I have not seen the movie so I cannot comment on the quality of the science presented and I am not willing to pay $29.99 to see it. Has anyone else seen this movie? Is it everything the reviews say it is?

Just for reference this is loosely based on the book "Storm Warning - Gambling with the climate of our Planet" by Lydia Dotto, then as a 3-part documentary in Canada in 2004, then a 1 hr PBS special on the movie called "Global Warming: The Signs and the Science" and has since turned into a movie.

Tuesday, March 4, 2008

Mt St. Helen's Video

Thanks to Nobel Intent who posted a link to the time lapse photo of the Mt St. Helen's eruption over the past few years (2004-2007). I loved seeing how the lava dome affected the glaciers. Just thought I would pass it on as well if you haven't seen it yet.
Time Lapse Video of Mt. St. Helen's Eruption
Looks like you need Windows Media Player to play it...
If you can't get the link to work, try directly at DEM showing dome growth and look under the header September 2004 - July 2007 DEM showing dome growth.

More on Death Defying Feats

Well, since Geotripper and Highly Allochthonous already brought up what will a geologist do for fun I thought this would be a good time to post a link my sister sent me recently. (If you are afraid of falling from great heights, don't even click the link.)
A little background: My sister lives in Okinawa Japan and she is going to take a 3 week trip through northern China (if they finally get a decent ticketing agent who doesn't mess things up). Before she and her husband leave, my fiancee and I want to visit. Since the plane ticket is often the most expensive part of the trip, we are also considering making it an extended vacation and visiting China (maybe even Tibet) with them. Things are still in the preliminary stages, but hopefully it all works out. In planning for this trip, she sent me a link of a hike in China. She knows I love rocks, hiking, and rock climbing and she thought this would be right up my alley. Well, it is, in a scary sh**-your-pants sort of way.
I loved the personal account provided at the bottom of the page (if short on time, just skip down and look at their pictures). While I would be scared at times, I would love to do something like this. I am not worried that I wouldn't be able to do it, it's only a couple of hours, there are handholds and you can purchase a harness for $5, but I know that I would have moments of puckering.

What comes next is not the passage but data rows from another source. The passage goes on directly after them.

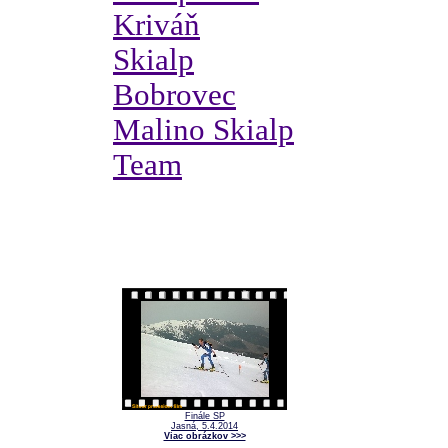
Kriváň
Skialp
Bobrovec
Malino Skialp
Team
Finále SP
Jasná, 5.4.2014
Viac obrázkov >>>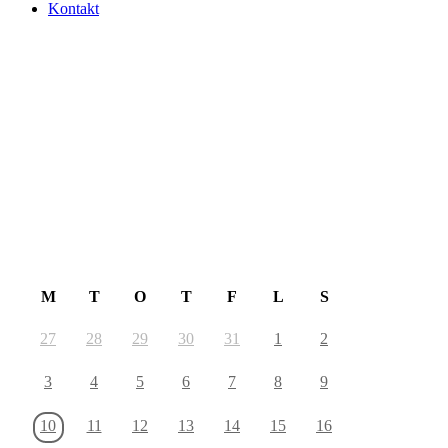
Kontakt
August 2026
M
T
O
T
F
L
S
27
28
29
30
31
1
2
3
4
5
6
7
8
9
10
11
12
13
14
15
16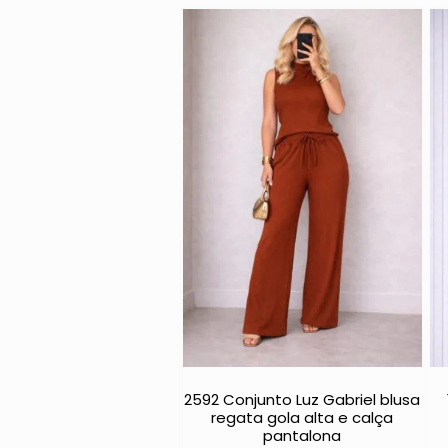
2592 Conjunto Luz Gabriel blusa
regata gola alta e calça
pantalona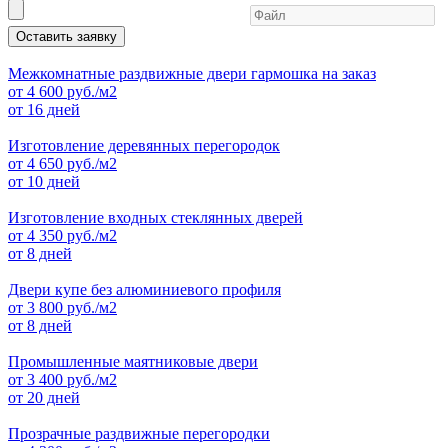
Оставить заявку
Межкомнатные раздвижные двери гармошка на заказ
от
4 600
руб./м2
от 16 дней
Изготовление деревянных перегородок
от
4 650
руб./м2
от 10 дней
Изготовление входных стеклянных дверей
от
4 350
руб./м2
от 8 дней
Двери купе без алюминиевого профиля
от
3 800
руб./м2
от 8 дней
Промышленные маятниковые двери
от
3 400
руб./м2
от 20 дней
Прозрачные раздвижные перегородки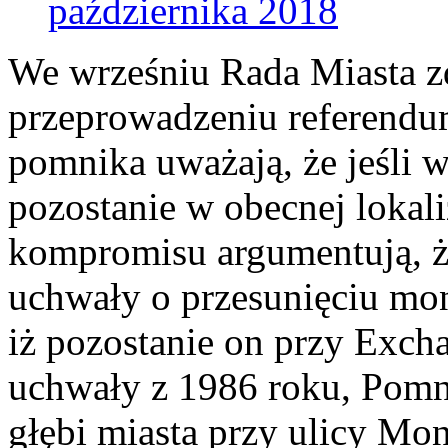
października 2018
We wrześniu Rada Miasta z
przeprowadzeniu referendu
pomnika uważają, że jeśli 
pozostanie w obecnej lokal
kompromisu argumentują, ż
uchwały o przesunięciu mo
iż pozostanie on przy Exch
uchwały z 1986 roku, Pomn
głębi miasta przy ulicy Mo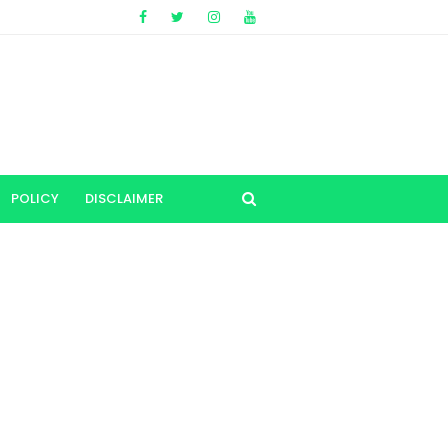
POLICY
DISCLAIMER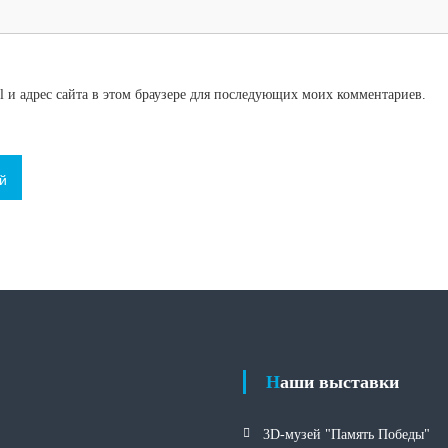
l и адрес сайта в этом браузере для последующих моих комментариев.
Наши выставки
3D-музей "Память Победы"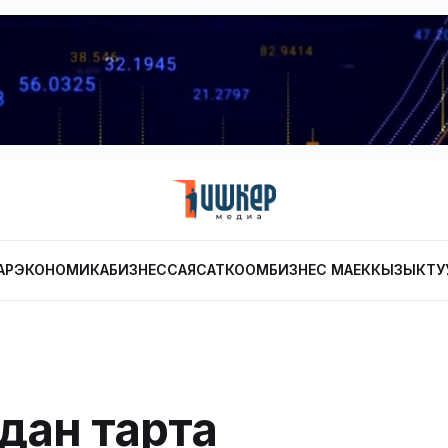
АР
ЭКОНОМИКА
БИЗНЕС
САЯСАТ
КООМ
БИЗНЕС МАЕК
КЫЗЫКТУ
дан тарта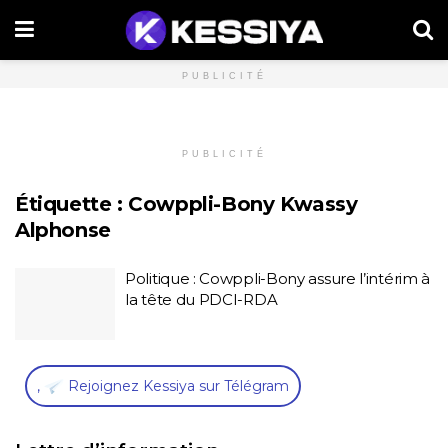
PUBLICITÉ
PUBLICITÉ
Étiquette :
Cowppli-Bony Kwassy
Alphonse
Politique : Cowppli-Bony assure l’intérim à
la tête du PDCI-RDA
,
Rejoignez Kessiya sur Télégram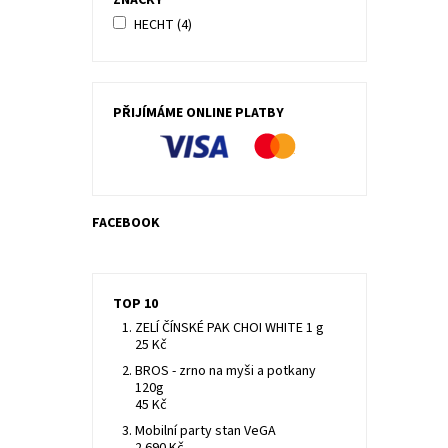
ZNAČKY
HECHT
(4)
PŘIJÍMÁME ONLINE PLATBY
FACEBOOK
TOP 10
ZELÍ ČÍNSKÉ PAK CHOI WHITE 1 g
25 Kč
BROS - zrno na myši a potkany
120g
45 Kč
Mobilní party stan VeGA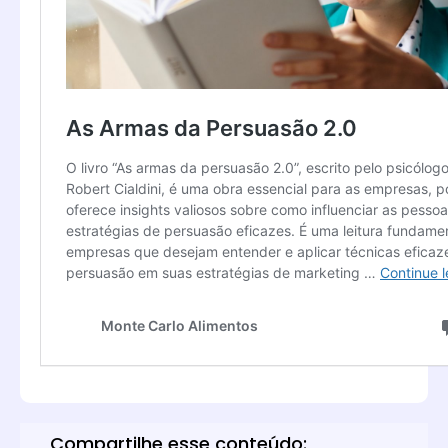
Compartilhe esse conteúdo: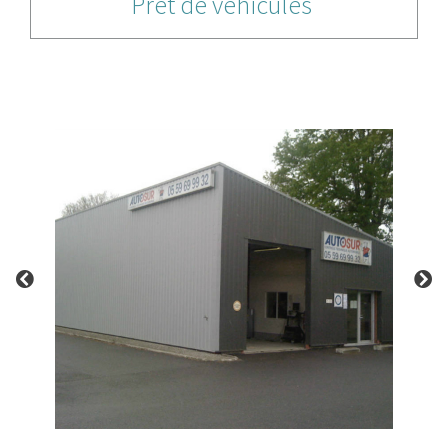
Prêt de véhicules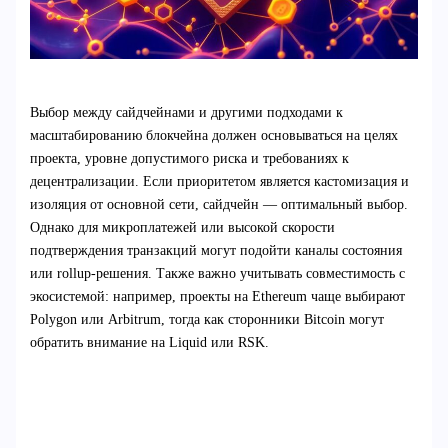
Выбор между сайдчейнами и другими подходами к
масштабированию блокчейна должен основываться на целях
проекта, уровне допустимого риска и требованиях к
децентрализации. Если приоритетом является кастомизация и
изоляция от основной сети, сайдчейн — оптимальный выбор.
Однако для микроплатежей или высокой скорости
подтверждения транзакций могут подойти каналы состояния
или rollup-решения. Также важно учитывать совместимость с
экосистемой: например, проекты на Ethereum чаще выбирают
Polygon или Arbitrum, тогда как сторонники Bitcoin могут
обратить внимание на Liquid или RSK.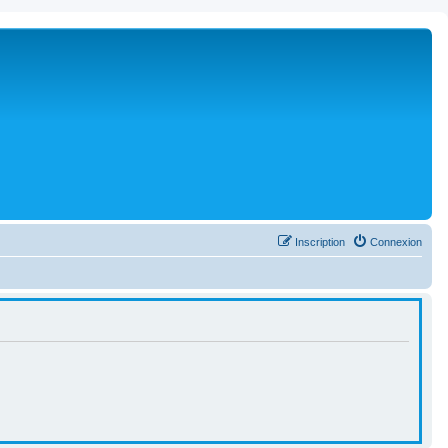
Inscription
Connexion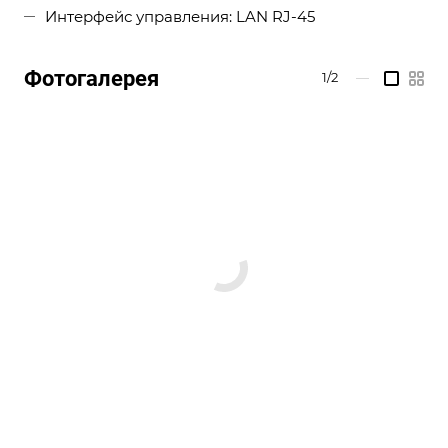
Интерфейс управления: LAN RJ-45
Фотогалерея
1/2
—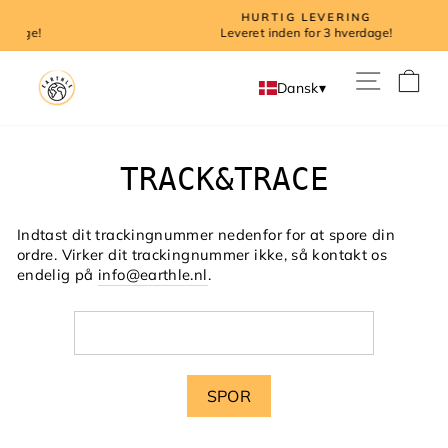
Direkte
HURTIG LEVERING
til
Leveret inden for 3 hverdage!
indhold
I
Dansk
▾
TRACK&TRACE
Indtast dit trackingnummer nedenfor for at spore din
ordre. Virker dit trackingnummer ikke, så kontakt os
endelig på
info@earthle.nl
.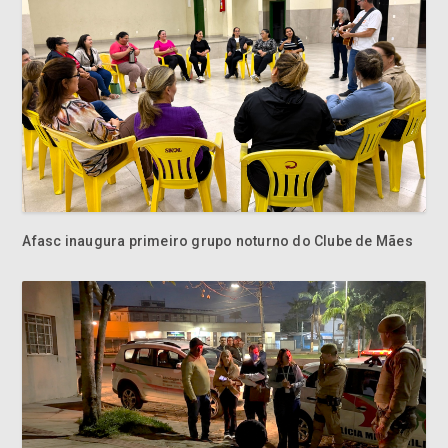
Afasc inaugura primeiro grupo noturno do Clube de Mães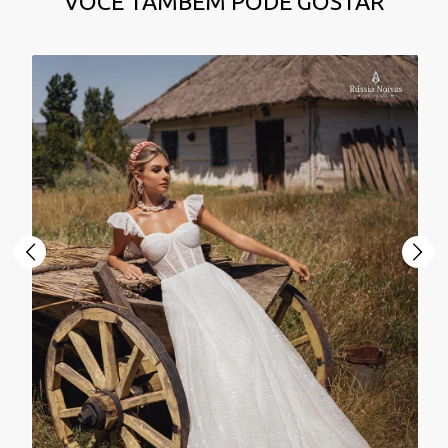
VOCÊ TAMBÉM PODE GOSTAR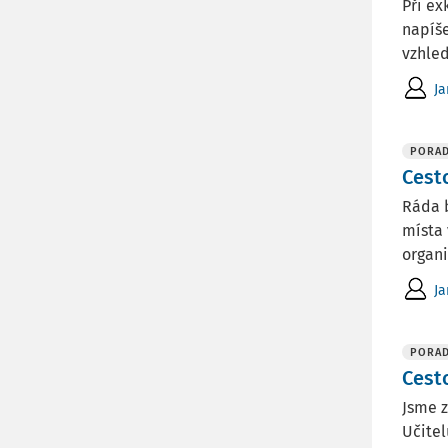
Při ex
napíše
vzhled
Ja
PORA
Cest
Ráda b
místa 
organi
Ja
PORA
Cest
Jsme z
Učitel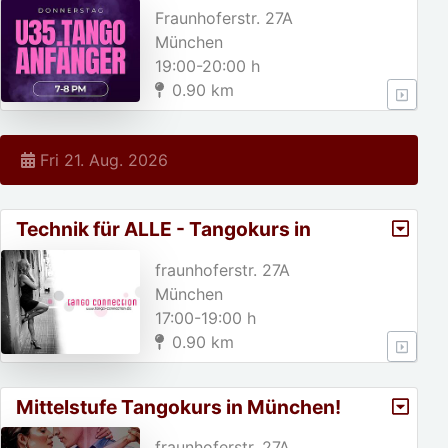
jährige!
Fraunhoferstr. 27A
München
19:00-20:00 h
0.90 km
Fri 21. Aug. 2026
Technik für ALLE - Tangokurs in
München
fraunhoferstr. 27A
München
17:00-19:00 h
0.90 km
Mittelstufe Tangokurs in München!
fraunhoferstr. 27A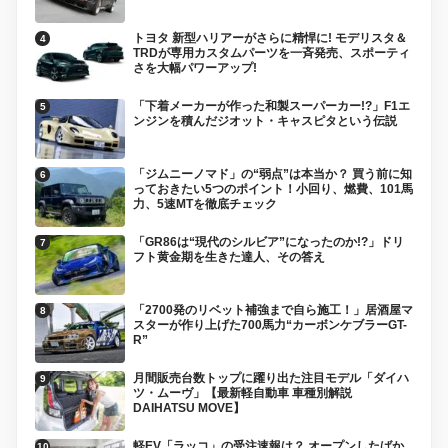
トヨタ 新型ハリアーがさらに精悍に! モデリスタ＆
TRDが専用カスタムパーツを一斉発売、スポーティ
さを大幅パワーアップ!
「下着メーカーが作った和製スーパーカー!?」F1エ
ンジンを積んだジオット・キャスピタという伝説
「ジムニーノマド」の“弱点”は本当か？ 買う前に知
っておきたい5つのポイント！小回り、燃費、101馬
力、5速MTを徹底チェック
「GR86は“現代のシルビア”になったのか!?」ドリ
フト黄金期を生きた達人、その答え
「2700発のリベット補強まで自ら施工！」居酒屋マ
スターが作り上げた700馬力“カーボンケブラーGT-
R”
月間販売台数トップに躍り出た注目モデル「ダイハ
ツ・ムーヴ」【最新軽自動車 車種別解説
DAIHATSU MOVE】
軽EV「ラッコ」の受注速報は？ オープンしたばか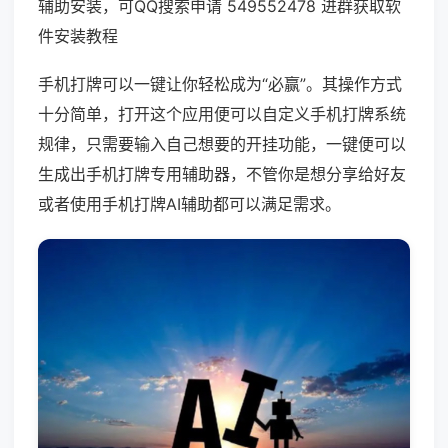
辅助安装，可QQ搜索申请 549552478 进群获取软
件安装教程
手机打牌可以一键让你轻松成为“必赢”。其操作方式
十分简单，打开这个应用便可以自定义手机打牌系统
规律，只需要输入自己想要的开挂功能，一键便可以
生成出手机打牌专用辅助器，不管你是想分享给好友
或者使用手机打牌AI辅助都可以满足需求。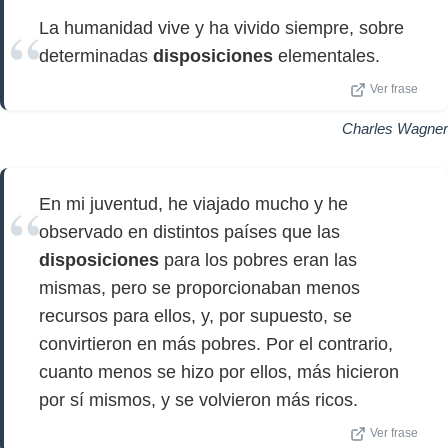
La humanidad vive y ha vivido siempre, sobre
determinadas
disposiciones
elementales.
Ver frase
Charles Wagner
En mi juventud, he viajado mucho y he
observado en distintos países que las
disposiciones
para los pobres eran las
mismas, pero se proporcionaban menos
recursos para ellos, y, por supuesto, se
convirtieron en más pobres. Por el contrario,
cuanto menos se hizo por ellos, más hicieron
por sí mismos, y se volvieron más ricos.
Ver frase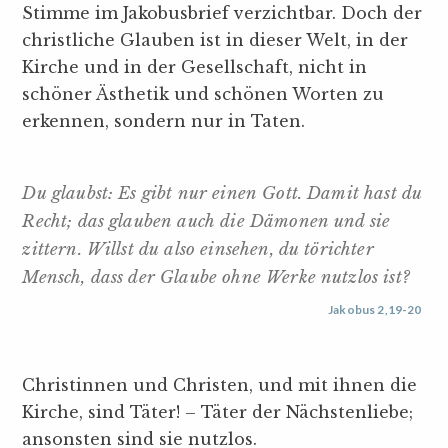
Stimme im Jakobusbrief verzichtbar. Doch der
christliche Glauben ist in dieser Welt, in der
Kirche und in der Gesellschaft, nicht in
schöner Ästhetik und schönen Worten zu
erkennen, sondern nur in Taten.
Du glaubst: Es gibt nur einen Gott. Damit hast du
Recht; das glauben auch die Dämonen und sie
zittern. Willst du also einsehen, du törichter
Mensch, dass der Glaube ohne Werke nutzlos ist?
Jakobus 2,19-20
Christinnen und Christen, und mit ihnen die
Kirche, sind Täter! – Täter der Nächstenliebe;
ansonsten sind sie nutzlos.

Now, I wouldn't be as stupid as some tourists described, I'd at least have proper footware, gloves, harness, etc. And most of the hikes are just stairs, up and up and up. After reading this account by someone who is more along my risk tolerance level, I know I would have fun doing this. The scenery, the rocks, and the hike itself are worth the risk to me. How about you?
(Some commenters on the web pages above have questioned the percieved risk, but in places it is fatal if you fall. So I'm still considering it a risky endeavor.)